» INSTRUCTIONS FOR THE TASK:
Return every record below exactly as written, omitting any pictures.

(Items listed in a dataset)

──────────

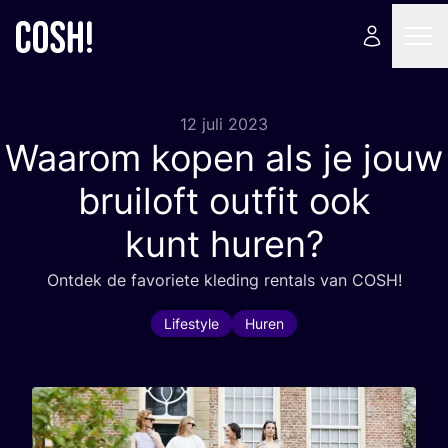
12 juli 2023
Waarom kopen als je jouw
bruiloft outfit ook
kunt huren?
Ont­dek de favo­rie­te kle­ding ren­tals van
COSH
!
Lifestyle
Huren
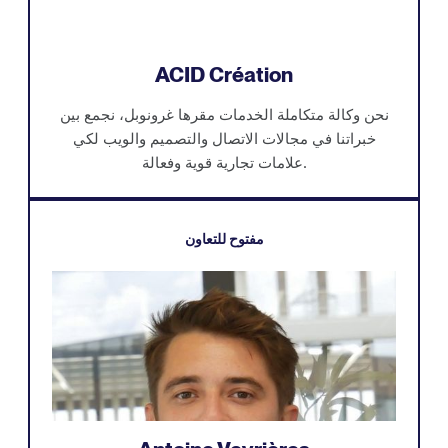
ACID Création
نحن وكالة متكاملة الخدمات مقرها غرونوبل، نجمع بين
خبراتنا في مجالات الاتصال والتصميم والويب لكي
علامات تجارية قوية وفعالة.
مفتوح للتعاون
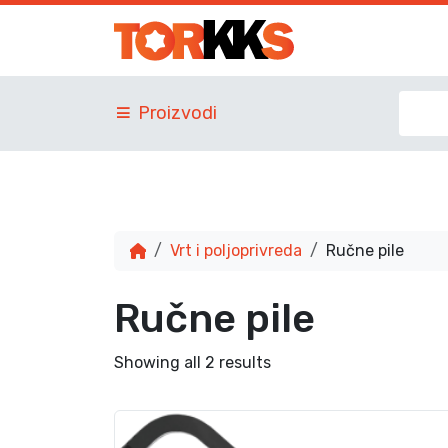
Proizvodi
Vrt i poljoprivreda
Ručne pile
Ručne pile
Showing all 2 results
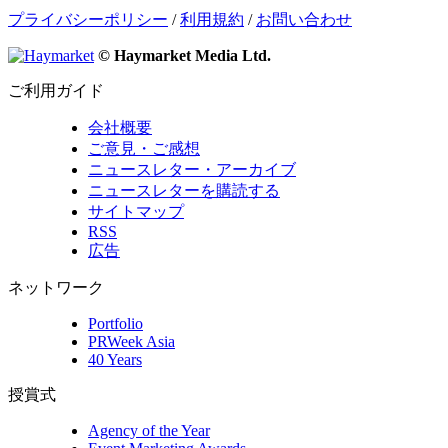
プライバシーポリシー
/
利用規約
/
お問い合わせ
© Haymarket Media Ltd.
ご利用ガイド
会社概要
ご意見・ご感想
ニュースレター・アーカイブ
ニュースレターを購読する
サイトマップ
RSS
広告
ネットワーク
Portfolio
PRWeek Asia
40 Years
授賞式
Agency of the Year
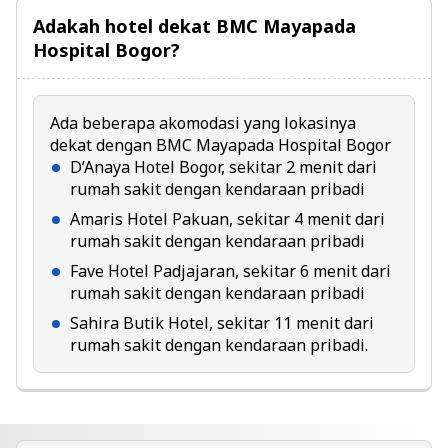
Adakah hotel dekat BMC Mayapada
Hospital Bogor?
Ada beberapa akomodasi yang lokasinya
dekat dengan BMC Mayapada Hospital Bogor
D’Anaya Hotel Bogor, sekitar 2 menit dari
rumah sakit dengan kendaraan pribadi
Amaris Hotel Pakuan, sekitar 4 menit dari
rumah sakit dengan kendaraan pribadi
Fave Hotel Padjajaran, sekitar 6 menit dari
rumah sakit dengan kendaraan pribadi
Sahira Butik Hotel, sekitar 11 menit dari
rumah sakit dengan kendaraan pribadi.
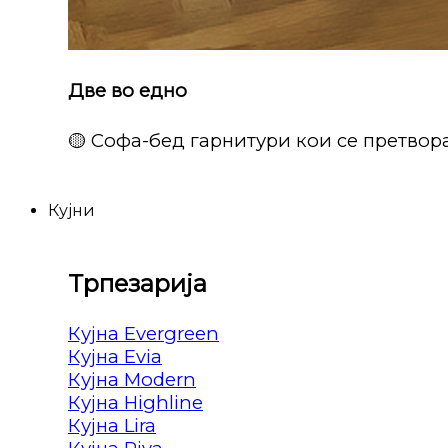
Две во едно
🟡 Софа-бед гарнитури кои се претвора
Кујни
Трпезарија
Кујна Evergreen
Кујна Evia
Кујна Modern
Кујна Highline
Кујна Lira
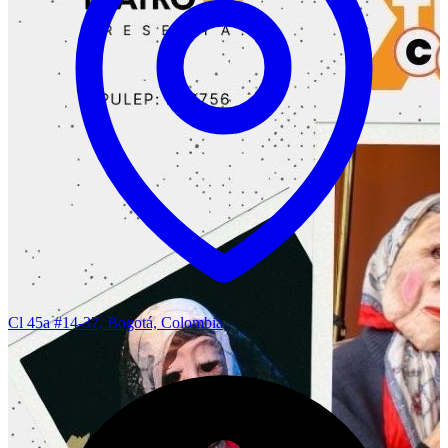
Cl 45a #14-37, Bogotá, Colombia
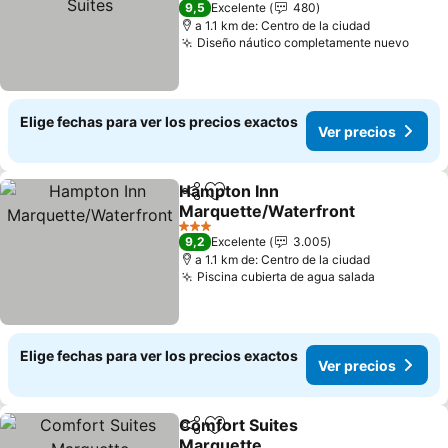
9,5
Excelente
480
a 1.1 km de: Centro de la ciudad
Diseño náutico completamente nuevo
Elige fechas para ver los precios exactos
Ver precios
Hampton Inn
Compartir
Agregar a favoritos
Marquette/Waterfront
3 Estrellas
9,2
Excelente
3.005
a 1.1 km de: Centro de la ciudad
Piscina cubierta de agua salada
Elige fechas para ver los precios exactos
Ver precios
Comfort Suites
Compartir
Agregar a favoritos
Marquette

──────────

» ANSWER SECTION:
12 juli 2023
Waarom kopen als je jouw
bruiloft outfit ook
kunt huren?
Ont­dek de favo­rie­te kle­ding ren­tals van
COSH
!
Lifestyle
Huren
ACID Création
نحن وكالة متكاملة الخدمات مقرها غرونوبل، نجمع بين
خبراتنا في مجالات الاتصال والتصميم والويب لكي
علامات تجارية قوية وفعالة.
مفتوح للتعاون
Proizvodi
Vrt i poljoprivreda
Ručne pile
Ručne pile
Showing all 2 results
プライバシーポリシー
/
利用規約
/
お問い合わせ
© Haymarket Media Ltd.
ご利用ガイド
会社概要
ご意見・ご感想
ニュースレター・アーカイブ
ニュースレターを購読する
サイトマップ
RSS
広告
ネットワーク
Portfolio
PRWeek Asia
40 Years
授賞式
Agency of the Year
Adakah hotel dekat BMC Mayapada
Hospital Bogor?
Ada beberapa akomodasi yang lokasinya
dekat dengan BMC Mayapada Hospital Bogor
D’Anaya Hotel Bogor, sekitar 2 menit dari
rumah sakit dengan kendaraan pribadi
Amaris Hotel Pakuan, sekitar 4 menit dari
rumah sakit dengan kendaraan pribadi
Fave Hotel Padjajaran, sekitar 6 menit dari
rumah sakit dengan kendaraan pribadi
Sahira Butik Hotel, sekitar 11 menit dari
rumah sakit dengan kendaraan pribadi.
Две во едно
🟡 Софа-бед гарнитури кои се претвора
Кујни
Трпезарија
Кујна Evergreen
Кујна Evia
Кујна Modern
Кујна Highline
Кујна Lira
Cl 45a #14-37, Bogotá, Colombia
9,5
Excelente
480
a 1.1 km de: Centro de la ciudad
Diseño náutico completamente nuevo
Elige fechas para ver los precios exactos
Ver precios
Hampton Inn
Compartir
Agregar a favoritos
Marquette/Waterfront
3 Estrellas
9,2
Excelente
3.005
a 1.1 km de: Centro de la ciudad
Piscina cubierta de agua salada
Elige fechas para ver los precios exactos
Ver precios
Comfort Suites
Compartir
Agregar a favoritos
Marquette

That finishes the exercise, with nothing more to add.